## Exercise prompt
Write an exact copy of the entries below that leaves out all pictures.

## Extracted records
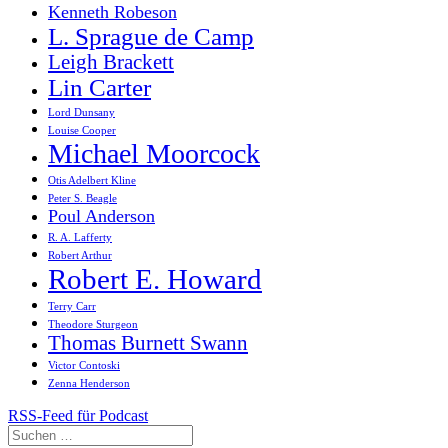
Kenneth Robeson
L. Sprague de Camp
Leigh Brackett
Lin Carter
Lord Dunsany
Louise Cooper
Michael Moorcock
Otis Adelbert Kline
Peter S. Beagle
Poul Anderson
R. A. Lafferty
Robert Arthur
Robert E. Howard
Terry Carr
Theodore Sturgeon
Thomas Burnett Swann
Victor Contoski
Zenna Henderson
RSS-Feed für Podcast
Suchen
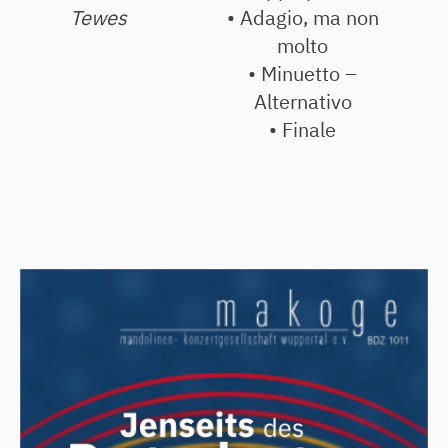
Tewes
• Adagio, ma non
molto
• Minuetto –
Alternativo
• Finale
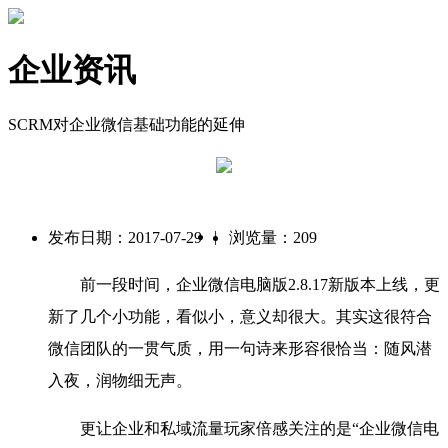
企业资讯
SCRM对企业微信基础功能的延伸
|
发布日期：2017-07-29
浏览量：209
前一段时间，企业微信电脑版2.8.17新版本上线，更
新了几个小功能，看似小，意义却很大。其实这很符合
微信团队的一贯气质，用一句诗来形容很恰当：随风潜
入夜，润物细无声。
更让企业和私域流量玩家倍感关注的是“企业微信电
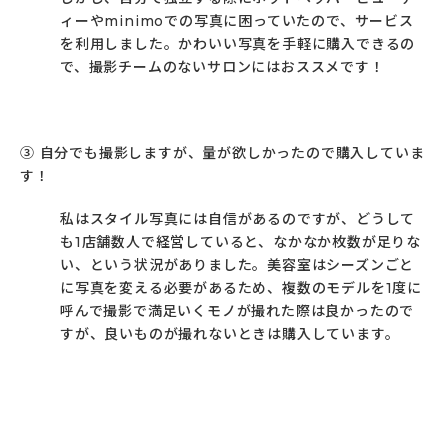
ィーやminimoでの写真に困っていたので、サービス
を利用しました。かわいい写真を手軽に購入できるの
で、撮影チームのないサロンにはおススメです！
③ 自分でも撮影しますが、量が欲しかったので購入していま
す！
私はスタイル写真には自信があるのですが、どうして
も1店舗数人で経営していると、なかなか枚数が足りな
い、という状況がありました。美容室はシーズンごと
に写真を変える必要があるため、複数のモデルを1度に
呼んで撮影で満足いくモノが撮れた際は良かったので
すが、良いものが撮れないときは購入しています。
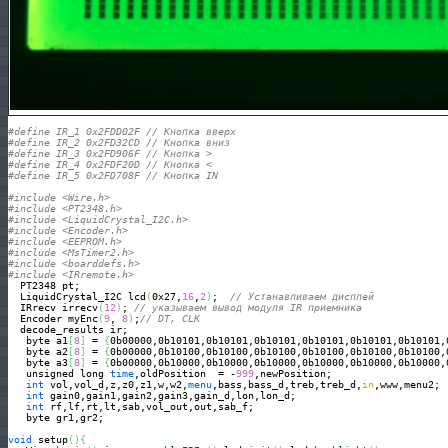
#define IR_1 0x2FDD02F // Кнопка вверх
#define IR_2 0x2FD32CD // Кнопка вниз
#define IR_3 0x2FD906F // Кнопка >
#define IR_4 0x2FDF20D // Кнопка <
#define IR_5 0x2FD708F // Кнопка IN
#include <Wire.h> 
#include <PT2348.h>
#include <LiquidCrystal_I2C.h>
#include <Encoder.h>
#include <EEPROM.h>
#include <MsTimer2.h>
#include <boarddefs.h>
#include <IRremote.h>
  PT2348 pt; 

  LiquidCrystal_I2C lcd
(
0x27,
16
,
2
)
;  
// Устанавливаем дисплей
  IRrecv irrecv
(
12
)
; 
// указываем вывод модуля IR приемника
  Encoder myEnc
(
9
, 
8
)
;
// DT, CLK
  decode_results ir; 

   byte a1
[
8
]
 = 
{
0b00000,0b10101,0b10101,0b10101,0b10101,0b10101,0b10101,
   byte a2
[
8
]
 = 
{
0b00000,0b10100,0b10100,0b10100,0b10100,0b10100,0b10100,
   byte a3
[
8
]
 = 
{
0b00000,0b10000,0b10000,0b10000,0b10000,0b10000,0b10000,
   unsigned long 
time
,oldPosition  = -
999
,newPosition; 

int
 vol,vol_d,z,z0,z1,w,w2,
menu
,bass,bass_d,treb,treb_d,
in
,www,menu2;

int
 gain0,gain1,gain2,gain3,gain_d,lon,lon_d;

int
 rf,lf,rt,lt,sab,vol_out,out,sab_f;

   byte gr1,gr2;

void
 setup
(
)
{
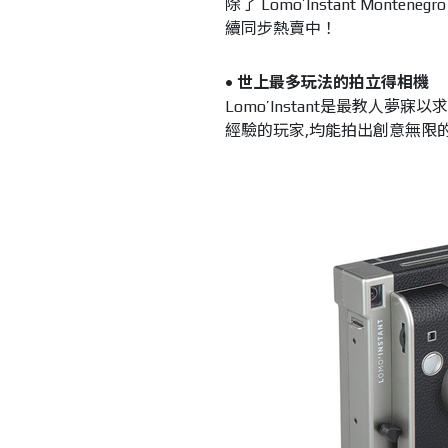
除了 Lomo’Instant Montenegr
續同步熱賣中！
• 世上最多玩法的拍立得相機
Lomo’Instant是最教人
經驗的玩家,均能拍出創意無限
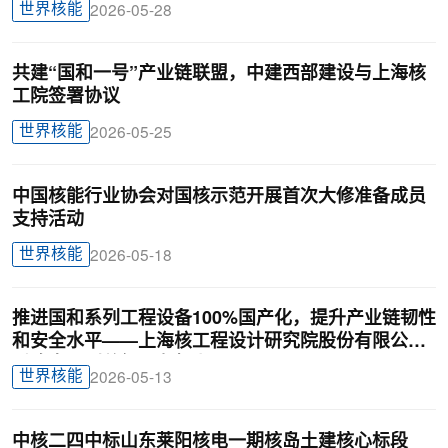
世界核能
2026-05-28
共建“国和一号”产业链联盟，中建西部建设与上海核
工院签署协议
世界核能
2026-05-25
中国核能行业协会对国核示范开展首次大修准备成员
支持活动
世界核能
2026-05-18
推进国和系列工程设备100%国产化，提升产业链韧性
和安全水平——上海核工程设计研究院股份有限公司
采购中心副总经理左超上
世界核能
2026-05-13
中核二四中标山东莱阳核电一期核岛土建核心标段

## Output below
Kenneth Robeson
L. Sprague de Camp
Leigh Brackett
Lin Carter
Lord Dunsany
Louise Cooper
Michael Moorcock
Otis Adelbert Kline
Peter S. Beagle
Poul Anderson
R. A. Lafferty
Robert Arthur
Robert E. Howard
Terry Carr
Theodore Sturgeon
Thomas Burnett Swann
Victor Contoski
Zenna Henderson
RSS-Feed für Podcast
Suchen
Tewes
• Adagio, ma non
molto
• Minuetto –
Alternativo
• Finale
企业资讯
SCRM对企业微信基础功能的延伸
|
发布日期：2017-07-29
浏览量：209
前一段时间，企业微信电脑版2.8.17新版本上线，更
新了几个小功能，看似小，意义却很大。其实这很符合
微信团队的一贯气质，用一句诗来形容很恰当：随风潜
入夜，润物细无声。
更让企业和私域流量玩家倍感关注的是“企业微信电
ィーやminimoでの写真に困っていたので、サービス
を利用しました。かわいい写真を手軽に購入できるの
で、撮影チームのないサロンにはおススメです！
③ 自分でも撮影しますが、量が欲しかったので購入していま
す！
私はスタイル写真には自信があるのですが、どうして
も1店舗数人で経営していると、なかなか枚数が足りな
い、という状況がありました。美容室はシーズンごと
に写真を変える必要があるため、複数のモデルを1度に
呼んで撮影で満足いくモノが撮れた際は良かったので
すが、良いものが撮れないときは購入しています。
#define IR_1 0x2FDD02F // Кнопка вверх
#define IR_2 0x2FD32CD // Кнопка вниз
#define IR_3 0x2FD906F // Кнопка >
#define IR_4 0x2FDF20D // Кнопка <
#define IR_5 0x2FD708F // Кнопка IN
#include <Wire.h> 
#include <PT2348.h>
#include <LiquidCrystal_I2C.h>
#include <Encoder.h>
#include <EEPROM.h>
#include <MsTimer2.h>
#include <boarddefs.h>
#include <IRremote.h>
  PT2348 pt; 

  LiquidCrystal_I2C lcd
(
0x27,
16
,
2
)
;  
// Устанавливаем дисплей
  IRrecv irrecv
(
12
)
; 
// указываем вывод модуля IR приемника
  Encoder myEnc
(
9
, 
8
)
;
// DT, CLK
  decode_results ir; 

   byte a1
[
8
]
 = 
{
0b00000,0b10101,0b10101,0b10101,0b10101,0b10101,0b10101,
   byte a2
[
8
]
 = 
{
0b00000,0b10100,0b10100,0b10100,0b10100,0b10100,0b10100,
   byte a3
[
8
]
 = 
{
0b00000,0b10000,0b10000,0b10000,0b10000,0b10000,0b10000,
   unsigned long 
time
,oldPosition  = -
999
,newPosition; 

int
 vol,vol_d,z,z0,z1,w,w2,
menu
,bass,bass_d,treb,treb_d,
in
,www,menu2;

int
 gain0,gain1,gain2,gain3,gain_d,lon,lon_d;

int
 rf,lf,rt,lt,sab,vol_out,out,sab_f;

   byte gr1,gr2;

void
 setup
(
)
{
除了 Lomo’Instant Montenegr
續同步熱賣中！
• 世上最多玩法的拍立得相機
Lomo’Instant是最教人
經驗的玩家,均能拍出創意無限
世界核能
2026-05-28
共建“国和一号”产业链联盟，中建西部建设与上海核
工院签署协议
世界核能
2026-05-25
中国核能行业协会对国核示范开展首次大修准备成员
支持活动
世界核能
2026-05-18
推进国和系列工程设备100%国产化，提升产业链韧性
和安全水平——上海核工程设计研究院股份有限公司
采购中心副总经理左超上
世界核能
2026-05-13
中核二四中标山东莱阳核电一期核岛土建核心标段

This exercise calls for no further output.